Your objective: Somewhere below are a line with "pour la maison" and a later line with "in et des répliques". Output exactly those lines and all lines between them.
*** The data ***
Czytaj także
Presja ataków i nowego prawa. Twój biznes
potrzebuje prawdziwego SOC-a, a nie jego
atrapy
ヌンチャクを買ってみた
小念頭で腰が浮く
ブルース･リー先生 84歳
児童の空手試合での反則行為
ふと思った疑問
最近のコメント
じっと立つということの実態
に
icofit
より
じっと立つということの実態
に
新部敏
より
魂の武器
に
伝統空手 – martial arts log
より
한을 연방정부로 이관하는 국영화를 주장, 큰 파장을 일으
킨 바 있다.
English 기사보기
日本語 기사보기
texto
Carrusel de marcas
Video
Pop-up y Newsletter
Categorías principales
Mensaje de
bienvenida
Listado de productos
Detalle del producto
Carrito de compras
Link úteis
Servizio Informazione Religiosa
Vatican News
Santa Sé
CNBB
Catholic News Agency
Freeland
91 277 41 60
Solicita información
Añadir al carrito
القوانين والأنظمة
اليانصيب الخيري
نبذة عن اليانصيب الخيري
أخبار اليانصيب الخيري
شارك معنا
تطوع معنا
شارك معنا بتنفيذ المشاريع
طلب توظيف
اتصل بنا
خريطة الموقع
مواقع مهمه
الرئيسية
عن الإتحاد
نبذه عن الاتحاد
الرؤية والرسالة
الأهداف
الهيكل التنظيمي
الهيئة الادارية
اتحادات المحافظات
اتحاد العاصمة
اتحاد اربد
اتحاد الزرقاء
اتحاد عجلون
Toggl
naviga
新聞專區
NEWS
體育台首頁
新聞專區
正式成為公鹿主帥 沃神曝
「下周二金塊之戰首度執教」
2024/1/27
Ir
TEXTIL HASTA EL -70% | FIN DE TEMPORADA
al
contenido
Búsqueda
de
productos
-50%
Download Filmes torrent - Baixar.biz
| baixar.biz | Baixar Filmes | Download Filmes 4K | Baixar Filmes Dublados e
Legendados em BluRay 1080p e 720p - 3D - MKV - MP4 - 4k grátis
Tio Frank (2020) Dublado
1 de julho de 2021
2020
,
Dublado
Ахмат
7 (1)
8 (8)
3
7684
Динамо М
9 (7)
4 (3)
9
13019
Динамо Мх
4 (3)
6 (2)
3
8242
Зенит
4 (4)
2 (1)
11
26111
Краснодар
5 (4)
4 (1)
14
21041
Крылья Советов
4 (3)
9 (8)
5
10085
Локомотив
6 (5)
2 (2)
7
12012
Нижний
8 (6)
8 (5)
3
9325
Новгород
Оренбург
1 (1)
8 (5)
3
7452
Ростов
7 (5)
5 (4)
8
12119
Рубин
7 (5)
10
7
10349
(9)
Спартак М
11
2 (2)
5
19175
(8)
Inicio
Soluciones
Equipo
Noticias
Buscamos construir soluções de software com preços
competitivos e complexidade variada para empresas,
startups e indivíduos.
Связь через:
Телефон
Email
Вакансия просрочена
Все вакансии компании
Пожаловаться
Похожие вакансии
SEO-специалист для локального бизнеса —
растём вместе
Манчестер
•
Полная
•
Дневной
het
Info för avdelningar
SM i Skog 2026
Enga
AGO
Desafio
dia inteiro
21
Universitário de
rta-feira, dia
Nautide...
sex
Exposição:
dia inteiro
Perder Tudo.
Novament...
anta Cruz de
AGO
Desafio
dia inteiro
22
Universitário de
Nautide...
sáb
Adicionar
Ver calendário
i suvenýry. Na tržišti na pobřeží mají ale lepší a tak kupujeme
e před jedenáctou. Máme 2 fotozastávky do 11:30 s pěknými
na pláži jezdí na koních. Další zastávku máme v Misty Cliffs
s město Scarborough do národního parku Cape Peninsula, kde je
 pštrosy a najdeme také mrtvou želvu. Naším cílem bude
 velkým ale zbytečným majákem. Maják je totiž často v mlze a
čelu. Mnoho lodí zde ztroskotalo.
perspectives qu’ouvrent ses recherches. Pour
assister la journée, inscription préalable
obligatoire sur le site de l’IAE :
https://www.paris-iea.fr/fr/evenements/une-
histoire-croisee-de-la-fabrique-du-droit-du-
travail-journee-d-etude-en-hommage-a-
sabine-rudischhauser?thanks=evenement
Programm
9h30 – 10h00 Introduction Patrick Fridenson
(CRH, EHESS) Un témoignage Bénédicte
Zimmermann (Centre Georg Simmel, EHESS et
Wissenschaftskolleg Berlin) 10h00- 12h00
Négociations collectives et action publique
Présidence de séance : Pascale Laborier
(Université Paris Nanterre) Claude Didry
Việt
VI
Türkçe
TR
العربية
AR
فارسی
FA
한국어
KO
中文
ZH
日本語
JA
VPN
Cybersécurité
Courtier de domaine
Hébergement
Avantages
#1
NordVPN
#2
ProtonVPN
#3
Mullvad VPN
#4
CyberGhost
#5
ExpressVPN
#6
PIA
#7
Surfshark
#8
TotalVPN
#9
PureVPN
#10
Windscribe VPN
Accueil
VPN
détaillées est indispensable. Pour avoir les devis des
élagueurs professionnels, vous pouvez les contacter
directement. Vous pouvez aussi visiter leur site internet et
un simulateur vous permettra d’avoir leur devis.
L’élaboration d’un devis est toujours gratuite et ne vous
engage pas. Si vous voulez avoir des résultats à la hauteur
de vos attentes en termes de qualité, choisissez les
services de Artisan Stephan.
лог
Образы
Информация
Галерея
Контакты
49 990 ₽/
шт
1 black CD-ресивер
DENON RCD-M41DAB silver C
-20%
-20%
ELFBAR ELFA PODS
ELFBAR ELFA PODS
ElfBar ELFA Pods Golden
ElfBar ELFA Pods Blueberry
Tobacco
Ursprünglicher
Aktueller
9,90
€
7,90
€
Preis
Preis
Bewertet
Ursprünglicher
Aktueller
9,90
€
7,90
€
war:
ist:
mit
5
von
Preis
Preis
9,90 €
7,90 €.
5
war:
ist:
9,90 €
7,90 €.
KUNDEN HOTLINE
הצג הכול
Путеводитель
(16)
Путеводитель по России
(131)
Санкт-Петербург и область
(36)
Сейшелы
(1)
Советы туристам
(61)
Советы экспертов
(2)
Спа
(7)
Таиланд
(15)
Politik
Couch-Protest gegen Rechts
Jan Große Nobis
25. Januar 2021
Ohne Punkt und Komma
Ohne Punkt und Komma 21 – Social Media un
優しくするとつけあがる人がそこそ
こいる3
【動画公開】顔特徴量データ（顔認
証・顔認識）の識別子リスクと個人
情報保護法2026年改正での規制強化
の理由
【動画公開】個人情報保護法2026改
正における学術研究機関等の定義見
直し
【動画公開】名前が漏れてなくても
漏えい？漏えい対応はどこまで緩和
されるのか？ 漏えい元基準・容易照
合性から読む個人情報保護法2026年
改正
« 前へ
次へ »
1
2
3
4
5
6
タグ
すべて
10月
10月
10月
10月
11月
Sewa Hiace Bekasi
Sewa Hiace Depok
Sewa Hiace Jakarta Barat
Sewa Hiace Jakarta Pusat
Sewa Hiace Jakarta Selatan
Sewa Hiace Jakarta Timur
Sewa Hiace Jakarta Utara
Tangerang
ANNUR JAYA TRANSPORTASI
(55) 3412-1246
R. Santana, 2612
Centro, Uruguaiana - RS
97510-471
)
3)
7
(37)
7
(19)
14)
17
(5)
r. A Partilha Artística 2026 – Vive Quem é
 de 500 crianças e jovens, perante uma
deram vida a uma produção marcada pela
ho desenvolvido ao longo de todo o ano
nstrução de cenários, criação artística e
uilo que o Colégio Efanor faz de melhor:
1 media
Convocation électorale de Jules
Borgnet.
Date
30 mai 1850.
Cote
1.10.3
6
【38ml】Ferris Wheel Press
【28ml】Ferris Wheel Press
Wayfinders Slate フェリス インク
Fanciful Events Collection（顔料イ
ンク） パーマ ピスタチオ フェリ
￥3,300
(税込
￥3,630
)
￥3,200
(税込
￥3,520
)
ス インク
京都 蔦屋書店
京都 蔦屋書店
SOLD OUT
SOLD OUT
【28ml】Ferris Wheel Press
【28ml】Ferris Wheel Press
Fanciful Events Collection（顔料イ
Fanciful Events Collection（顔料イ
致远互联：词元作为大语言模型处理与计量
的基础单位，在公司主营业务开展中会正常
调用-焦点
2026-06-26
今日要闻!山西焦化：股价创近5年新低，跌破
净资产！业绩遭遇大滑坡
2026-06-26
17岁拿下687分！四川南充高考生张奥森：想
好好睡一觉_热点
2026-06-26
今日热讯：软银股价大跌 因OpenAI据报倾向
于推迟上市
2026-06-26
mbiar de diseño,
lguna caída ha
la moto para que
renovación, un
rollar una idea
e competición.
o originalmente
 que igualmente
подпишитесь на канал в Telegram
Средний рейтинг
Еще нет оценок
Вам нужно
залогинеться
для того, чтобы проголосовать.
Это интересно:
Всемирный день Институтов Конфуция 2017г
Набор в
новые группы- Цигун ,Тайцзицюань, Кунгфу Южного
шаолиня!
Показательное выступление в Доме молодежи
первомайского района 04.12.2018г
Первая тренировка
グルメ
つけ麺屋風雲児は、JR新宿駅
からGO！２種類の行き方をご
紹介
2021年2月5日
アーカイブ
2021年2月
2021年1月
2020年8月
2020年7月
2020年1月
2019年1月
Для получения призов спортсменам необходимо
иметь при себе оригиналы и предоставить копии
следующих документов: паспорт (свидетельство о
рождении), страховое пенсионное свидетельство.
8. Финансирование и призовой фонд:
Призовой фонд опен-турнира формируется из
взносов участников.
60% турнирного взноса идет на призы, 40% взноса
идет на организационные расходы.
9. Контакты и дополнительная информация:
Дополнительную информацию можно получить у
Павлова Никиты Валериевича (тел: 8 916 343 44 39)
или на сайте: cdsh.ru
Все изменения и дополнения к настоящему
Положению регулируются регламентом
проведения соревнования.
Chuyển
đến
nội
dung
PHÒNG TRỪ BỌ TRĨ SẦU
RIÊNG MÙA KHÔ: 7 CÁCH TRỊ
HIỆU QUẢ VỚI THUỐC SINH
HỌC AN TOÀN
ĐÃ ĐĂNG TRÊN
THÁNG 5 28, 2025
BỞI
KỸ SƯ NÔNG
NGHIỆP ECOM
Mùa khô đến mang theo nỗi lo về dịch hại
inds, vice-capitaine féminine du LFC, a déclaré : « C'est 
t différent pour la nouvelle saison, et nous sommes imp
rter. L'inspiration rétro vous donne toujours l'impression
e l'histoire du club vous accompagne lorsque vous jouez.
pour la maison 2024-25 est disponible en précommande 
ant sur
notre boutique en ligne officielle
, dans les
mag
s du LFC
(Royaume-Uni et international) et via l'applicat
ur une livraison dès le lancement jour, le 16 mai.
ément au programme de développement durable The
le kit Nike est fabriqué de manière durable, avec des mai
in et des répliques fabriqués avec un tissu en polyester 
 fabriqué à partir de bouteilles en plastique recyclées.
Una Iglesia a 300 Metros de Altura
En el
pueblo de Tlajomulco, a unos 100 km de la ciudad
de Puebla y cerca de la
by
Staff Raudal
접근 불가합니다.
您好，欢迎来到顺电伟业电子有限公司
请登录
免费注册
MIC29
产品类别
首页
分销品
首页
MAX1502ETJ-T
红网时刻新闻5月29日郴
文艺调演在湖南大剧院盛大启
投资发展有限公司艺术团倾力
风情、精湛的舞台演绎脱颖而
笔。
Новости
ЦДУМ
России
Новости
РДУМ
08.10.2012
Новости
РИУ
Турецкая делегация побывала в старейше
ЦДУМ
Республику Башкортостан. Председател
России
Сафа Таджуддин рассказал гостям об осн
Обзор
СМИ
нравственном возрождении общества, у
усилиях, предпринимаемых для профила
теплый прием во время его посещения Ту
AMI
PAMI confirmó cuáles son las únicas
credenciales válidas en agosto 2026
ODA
*** End of The data ***
Reply:
pour la maison 2024-25 est disponible en précommande 
ant sur
notre boutique en ligne officielle
, dans les
mag
s du LFC
(Royaume-Uni et international) et via l'applicat
ur une livraison dès le lancement jour, le 16 mai.
ément au programme de développement durable The
le kit Nike est fabriqué de manière durable, avec des mai
in et des répliques fabriqués avec un tissu en polyester 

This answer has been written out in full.